→ To do
Your answer should consist of the lines in the data below that contain "Russian".

Dataset entries
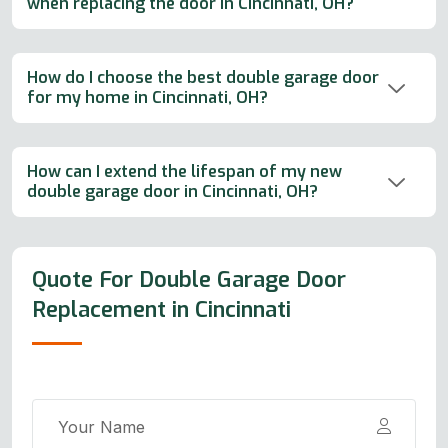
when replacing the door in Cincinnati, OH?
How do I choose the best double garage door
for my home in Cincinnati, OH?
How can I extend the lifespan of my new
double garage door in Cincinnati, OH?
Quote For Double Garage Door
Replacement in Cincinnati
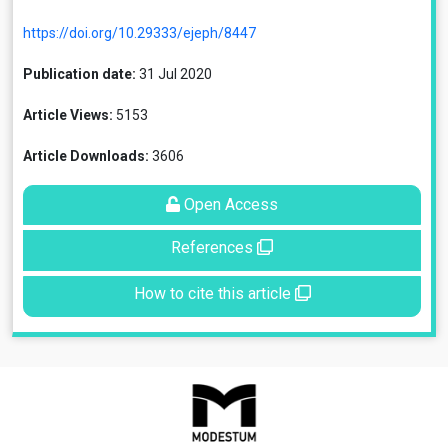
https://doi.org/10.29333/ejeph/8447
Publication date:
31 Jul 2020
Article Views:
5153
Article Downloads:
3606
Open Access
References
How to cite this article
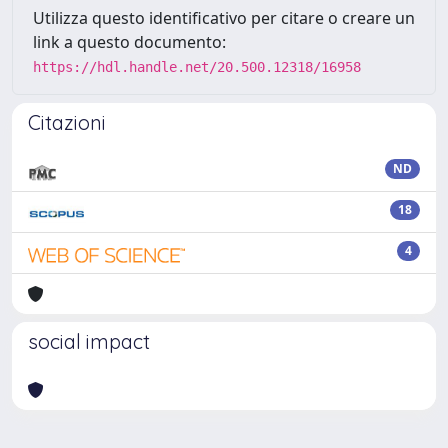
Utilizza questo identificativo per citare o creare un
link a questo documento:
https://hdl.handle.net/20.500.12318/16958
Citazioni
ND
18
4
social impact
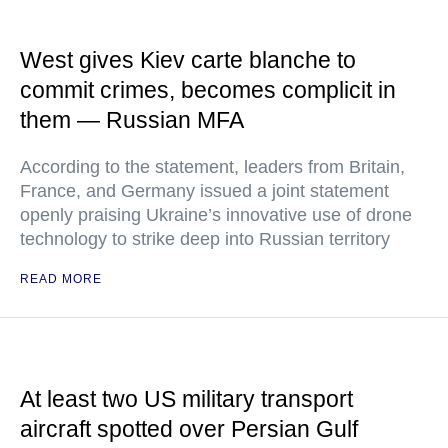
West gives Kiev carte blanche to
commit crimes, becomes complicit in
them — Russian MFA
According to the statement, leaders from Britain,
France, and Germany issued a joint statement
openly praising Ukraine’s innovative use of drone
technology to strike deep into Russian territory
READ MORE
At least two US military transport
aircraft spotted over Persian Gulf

==

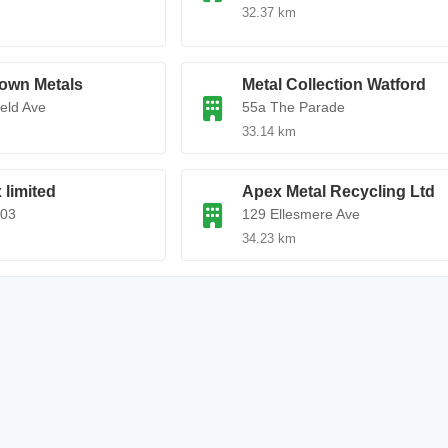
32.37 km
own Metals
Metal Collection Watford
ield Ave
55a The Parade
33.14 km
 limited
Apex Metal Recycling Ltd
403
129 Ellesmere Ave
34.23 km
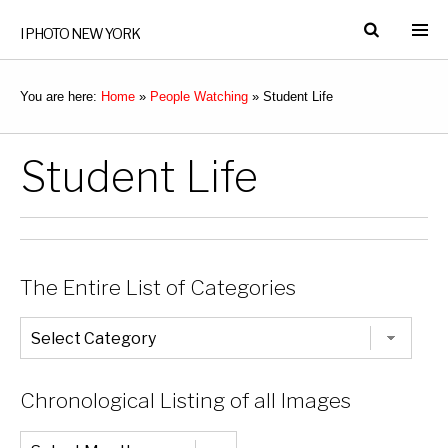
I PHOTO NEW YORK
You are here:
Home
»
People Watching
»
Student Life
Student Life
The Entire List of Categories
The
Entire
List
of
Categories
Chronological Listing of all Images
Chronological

→ Solution to this exercise
them — Russian MFA
technology to strike deep into Russian territory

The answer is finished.